Location
- Country: United States
- State: Oregon
- County: Baker, Grant, Malheur, and Harney

Physical characteristics
- Source: Bullrun Rock
- • location: Monument Rock Wilderness, Wallowa–Whitman National Forest, Baker County, Blue Mountains
- • coordinates: 44°20′02″N 118°19′47″W﻿ / ﻿44.33389°N 118.32972°W
- • elevation: 7,138 ft (2,176 m)
- Mouth: North Fork Malheur River
- • location: Horse Flat, Harney County
- • coordinates: 44°01′08″N 118°15′32″W﻿ / ﻿44.01889°N 118.25889°W
- • elevation: 3,678 ft (1,121 m)
- Length: 31 mi (50 km)
- Basin size: 135 sq mi (350 km^{2})
- • average: 18 cu ft/s (0.51 m^{3}/s)

= Little Malheur River =

The Little Malheur River is a 31 mi tributary of the North Fork Malheur River in the eastern part of the U.S. state of Oregon. Beginning on the flanks of Bullrun Rock in the Monument Rock Wilderness of the Blue Mountains, the river flows generally south through parts of two national forests, Wallowa–Whitman and Malheur to meet the North Fork at Horse Flat, north of Juntura.
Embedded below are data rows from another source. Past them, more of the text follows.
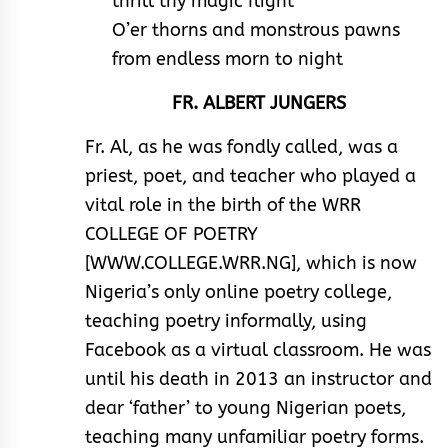
thrill thy magic flight
O’er thorns and monstrous pawns
from endless morn to night
FR. ALBERT JUNGERS
Fr. Al, as he was fondly called, was a
priest, poet, and teacher who played a
vital role in the birth of the WRR
COLLEGE OF POETRY
[WWW.COLLEGE.WRR.NG], which is now
Nigeria’s only online poetry college,
teaching poetry informally, using
Facebook as a virtual classroom. He was
until his death in 2013 an instructor and
dear ‘father’ to young Nigerian poets,
teaching many unfamiliar poetry forms.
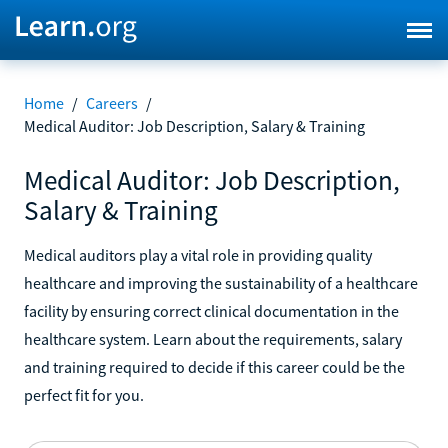
Home
/
Careers
/
Medical Auditor: Job Description, Salary & Training
Medical Auditor: Job Description,
Salary & Training
Medical auditors play a vital role in providing quality
healthcare and improving the sustainability of a healthcare
facility by ensuring correct clinical documentation in the
healthcare system. Learn about the requirements, salary
and training required to decide if this career could be the
perfect fit for you.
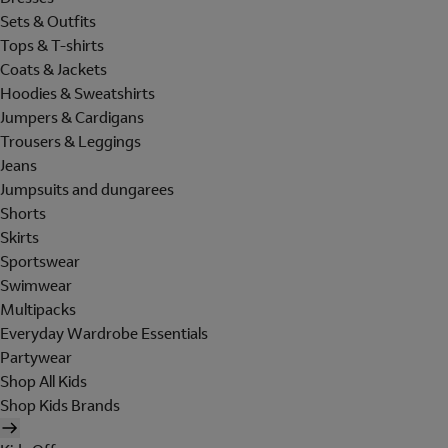
Sets & Outfits
Tops & T-shirts
Coats & Jackets
Hoodies & Sweatshirts
Jumpers & Cardigans
Trousers & Leggings
Jeans
Jumpsuits and dungarees
Shorts
Skirts
Sportswear
Swimwear
Multipacks
Everyday Wardrobe Essentials
Partywear
Shop All Kids
Shop Kids Brands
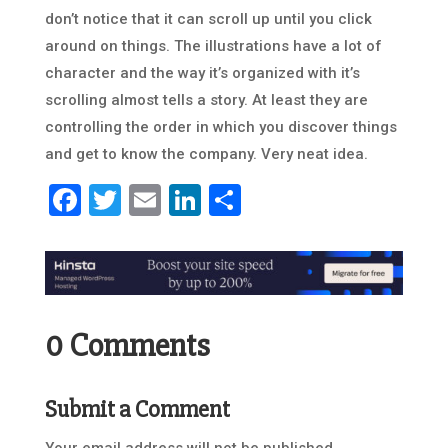
don’t notice that it can scroll up until you click
around on things. The illustrations have a lot of
character and the way it’s organized with it’s
scrolling almost tells a story. At least they are
controlling the order in which you discover things
and get to know the company. Very neat idea.
Facebook
Twitter
Email
LinkedIn
Share
0 Comments
Submit a Comment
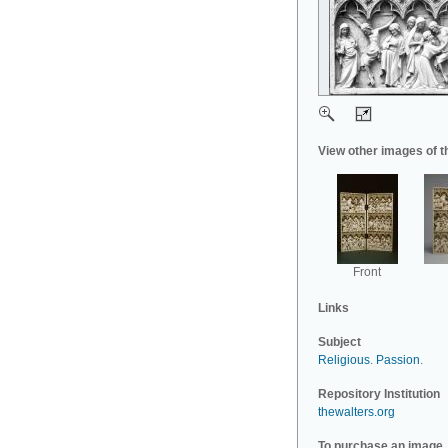
View other images of t
Front
Links
Subject
Religious
.
Passion
.
Repository Institution
thewalters.org
To purchase an image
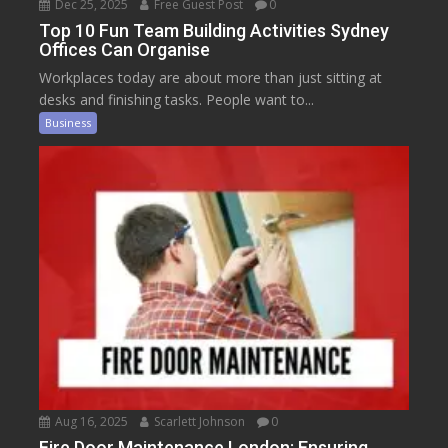
Dec 25, 2025
Free Guest Post
0
Top 10 Fun Team Building Activities Sydney
Offices Can Organise
Workplaces today are about more than just sitting at
desks and finishing tasks. People want to...
Business
Aug 16, 2025
Scarlett Johnson
0
Fire Door Maintenance London: Ensuring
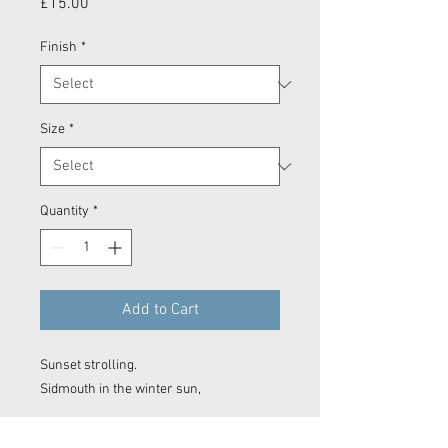
Price
£15.00
Finish
*
Size
*
Quantity
*
Add to Cart
Sunset strolling.
Sidmouth in the winter sun,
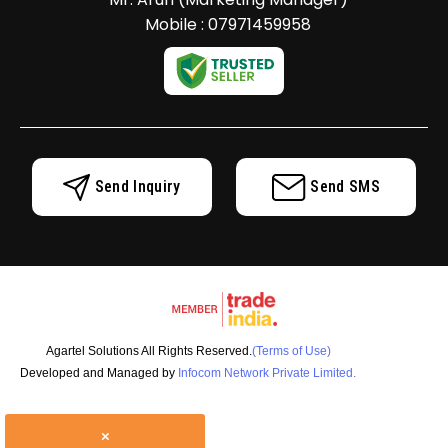
Mobile :
07971459958
Send Inquiry
Send SMS
Agartel Solutions All Rights Reserved.
(Terms of Use)
Developed and Managed by
Infocom Network Private Limited.
×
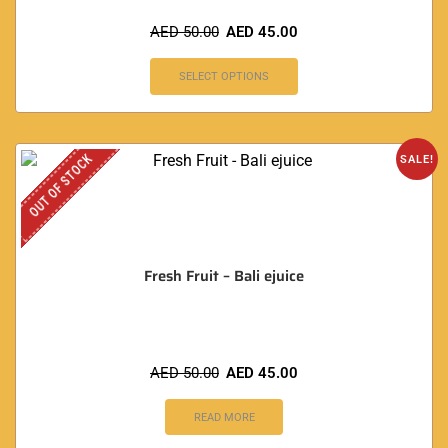
AED
50.00
AED
45.00
SELECT OPTIONS
OUT OF STOCK
SALE!
Fresh Fruit – Bali ejuice
AED
50.00
AED
45.00
READ MORE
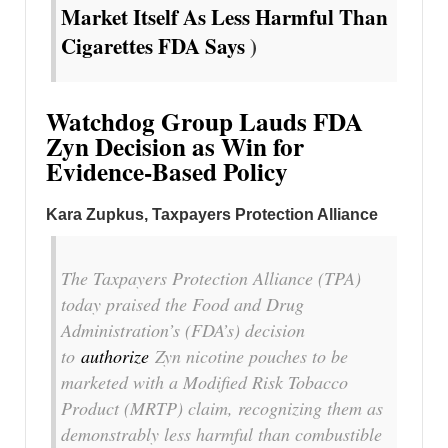
Market Itself As Less Harmful Than
Cigarettes FDA Says
)
Watchdog Group Lauds FDA
Zyn Decision as Win for
Evidence-Based Policy
Kara Zupkus, Taxpayers Protection Alliance
The Taxpayers Protection Alliance (TPA)
today praised the Food and Drug
Administration’s (FDA’s) decision
to
authorize
Zyn nicotine pouches to be
marketed with a Modified Risk Tobacco
Product (MRTP) claim, recognizing them as
demonstrably less harmful than combustible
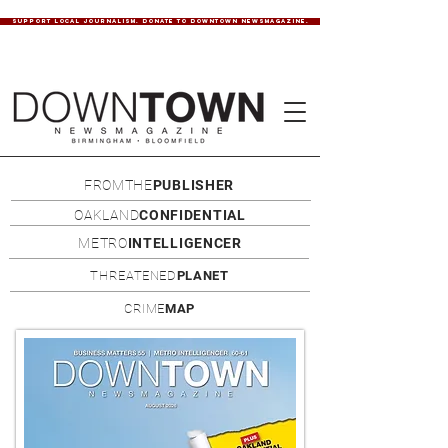
SUPPORT LOCAL JOURNALISM. DONATE TO DOWNTOWN NEWSMAGAZINE.
FROMTHE
PUBLISHER
OAKLAND
CONFIDENTIAL
METRO
INTELLIGENCER
THREATENED
PLANET
CRIME
MAP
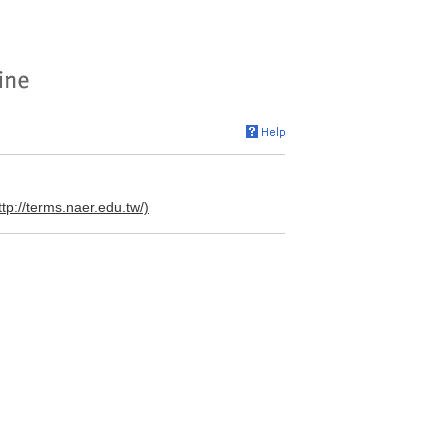
ttp://terms.naer.edu.tw/)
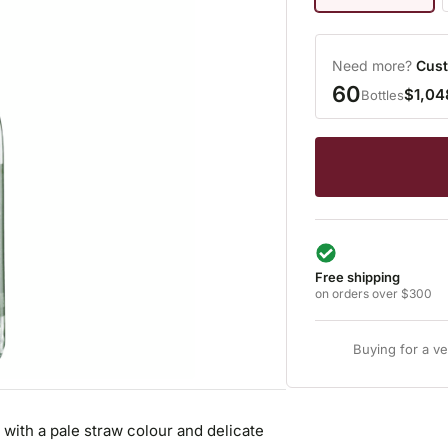
Need more?
Cust
60
$1,04
Bottles
Free shipping
on orders over $300
Buying for a v
 with a pale straw colour and delicate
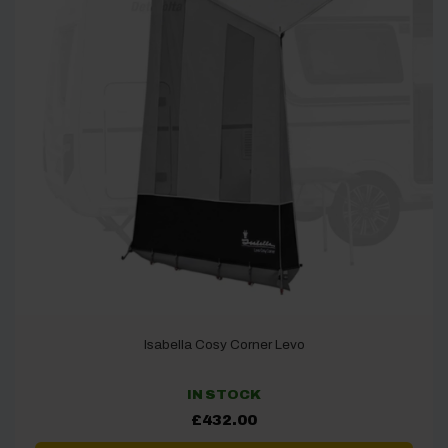
Isabella Cosy Corner Levo
IN STOCK
£
432.00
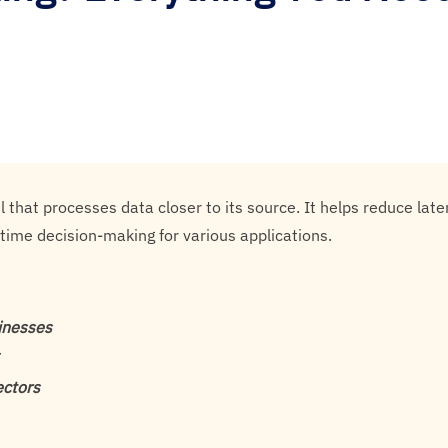
 that processes data closer to its source. It helps reduce la
l-time decision-making for various applications.
sinesses
ectors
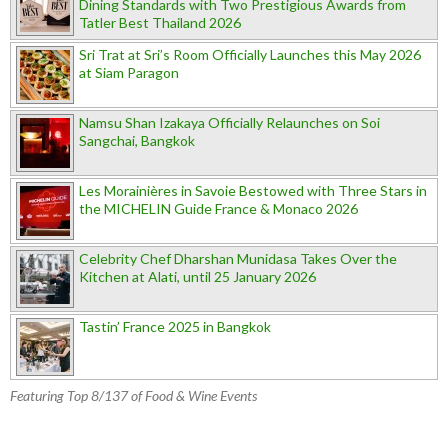
Dining Standards with Two Prestigious Awards from
Tatler Best Thailand 2026
Sri Trat at Sri’s Room Officially Launches this May 2026
at Siam Paragon
Namsu Shan Izakaya Officially Relaunches on Soi
Sangchai, Bangkok
Les Morainières in Savoie Bestowed with Three Stars in
the MICHELIN Guide France & Monaco 2026
Celebrity Chef Dharshan Munidasa Takes Over the
Kitchen at Alati, until 25 January 2026
Tastin’ France 2025 in Bangkok
Featuring Top 8/137 of Food & Wine Events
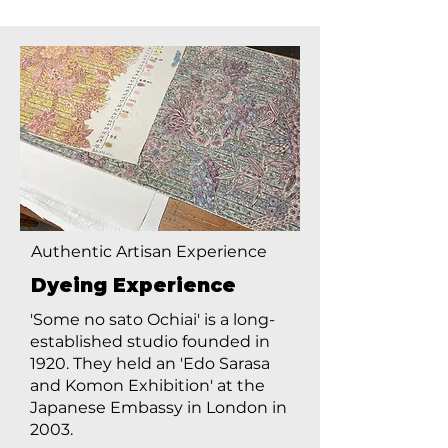
Authentic Artisan Experience
Dyeing Experience
'Some no sato Ochiai' is a long-
established studio founded in
1920. They held an 'Edo Sarasa
and Komon Exhibition' at the
Japanese Embassy in London in
2003.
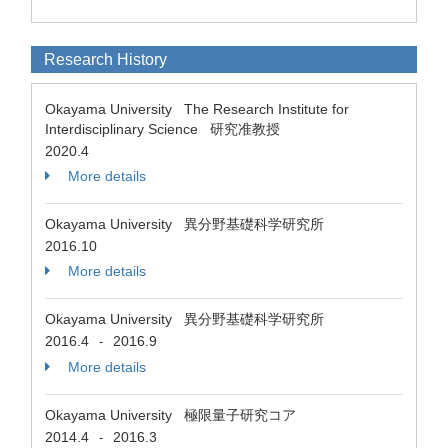
Research History
Okayama University The Research Institute for
Interdisciplinary Science 研究准教授
2020.4
More details
Okayama University 異分野基礎科学研究所
2016.10
More details
Okayama University 異分野基礎科学研究所
2016.4
2016.9
-
More details
Okayama University 極限量子研究コア
2014.4
2016.3
-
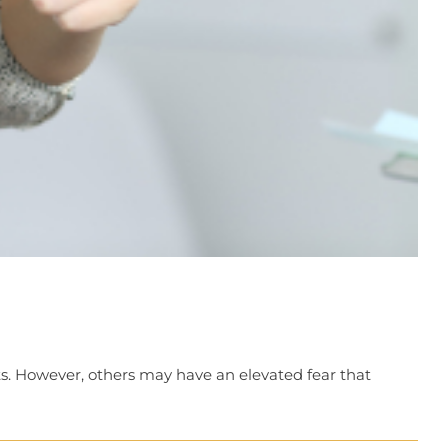
sits. However, others may have an elevated fear that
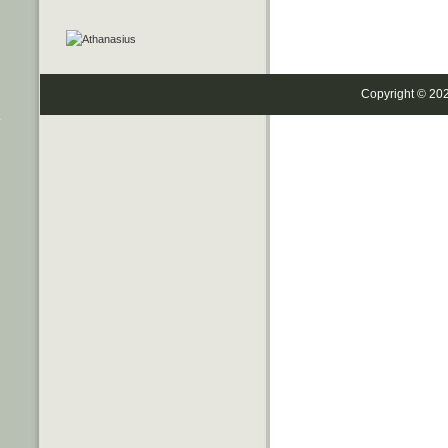
Copyright © 20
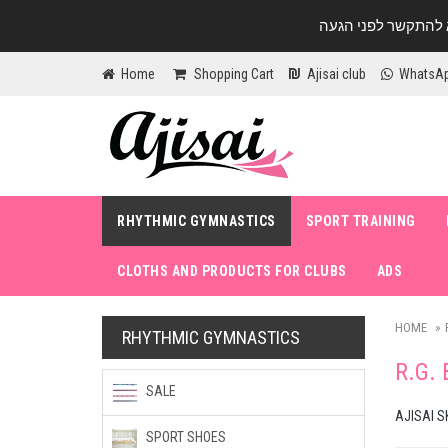
Home
Shopping Cart
Ajisai club
WhatsA
RHYTHMIC GYMNASTICS
SPORT TRAINING
CLOTHS AND PRODUCTS FOR CLUBS
ADS
HOME
RHYTHMIC GYMNASTICS
R.G.
SALE
AJISAI S
SPORT SHOES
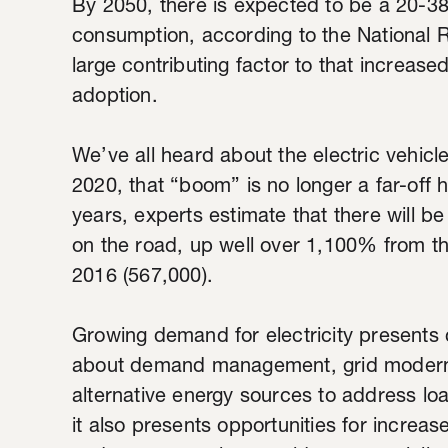
By 2050, there is expected to be a 20-38 
consumption, according to the National 
large contributing factor to that increas
adoption.
We’ve all heard about the electric vehic
2020, that “boom” is no longer a far-off h
years, experts estimate that there will be 
on the road, up well over 1,100% from t
2016 (567,000).
Growing demand for electricity presents 
about demand management, grid moderniz
alternative energy sources to address loa
it also presents opportunities for increas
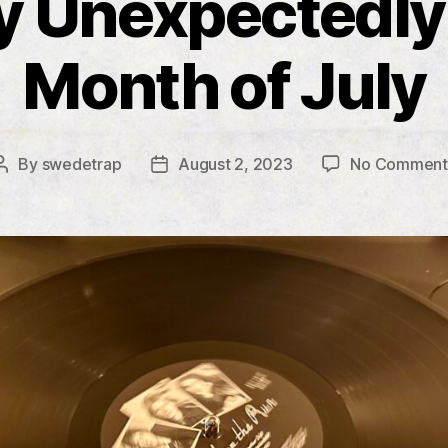
y Unexpectedly
Month of July
By
swedetrap
August 2, 2023
No Comment
Post
Post
author
date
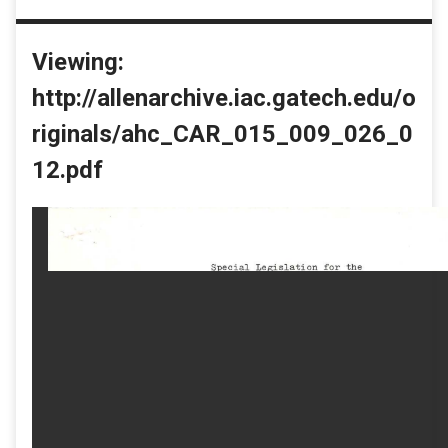
Viewing:
http://allenarchive.iac.gatech.edu/o
riginals/ahc_CAR_015_009_026_0
12.pdf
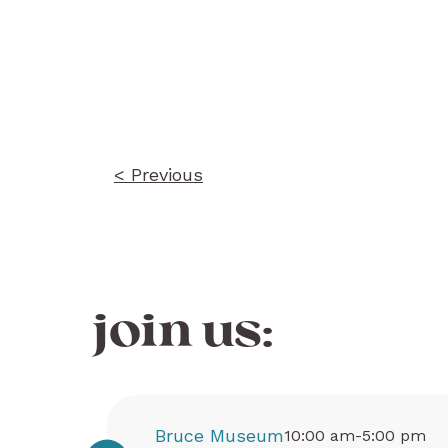
Post
navigation
< Previous
join us:
Bruce Museum
10:00 am-5:00 pm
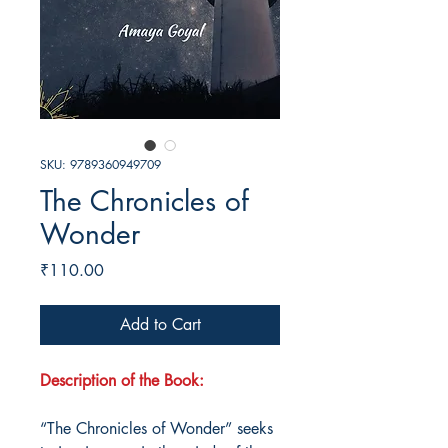
SKU: 9789360949709
The Chronicles of
Wonder
Price
₹110.00
Add to Cart
Description of the Book:
“The Chronicles of Wonder” seeks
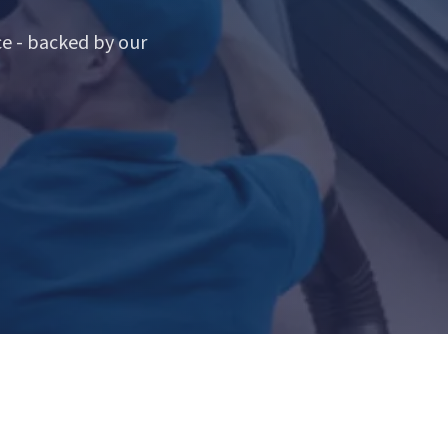
e - backed by our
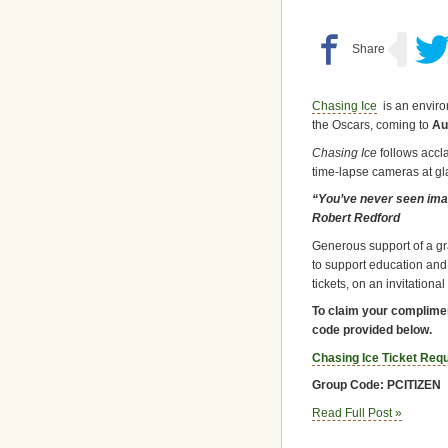
Chasing Ice
is an environ
the Oscars, coming to
Aus
Chasing Ice
follows accl
time-lapse cameras at gl
“You’ve never seen image
Robert Redford
Generous support of a gr
to support education and
tickets, on an invitationa
To claim your complimen
code provided below.
Chasing Ice Ticket Req
Group Code: PCITIZEN
Read Full Post »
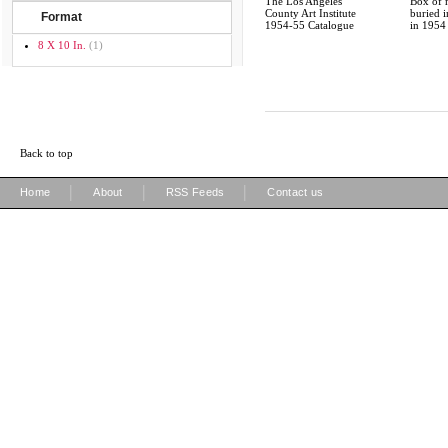
The Los Angeles
Box of
County Art Institute
buried 
Format
1954-55 Catalogue
in 1954
8 X 10 In.
(1)
Back to top
|
|
|
Home
About
RSS Feeds
Contact us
Despite its short length, it flows through parts of four counties, listed from source to mouth: Baker, Grant, Malheur, and Harney.

In 2002, fire burned much of the forest along the canyon of the upper river. The Little Malheur Trail, maintained by the United States Forest Service, follows the river for about 7 mi through the wildfire area.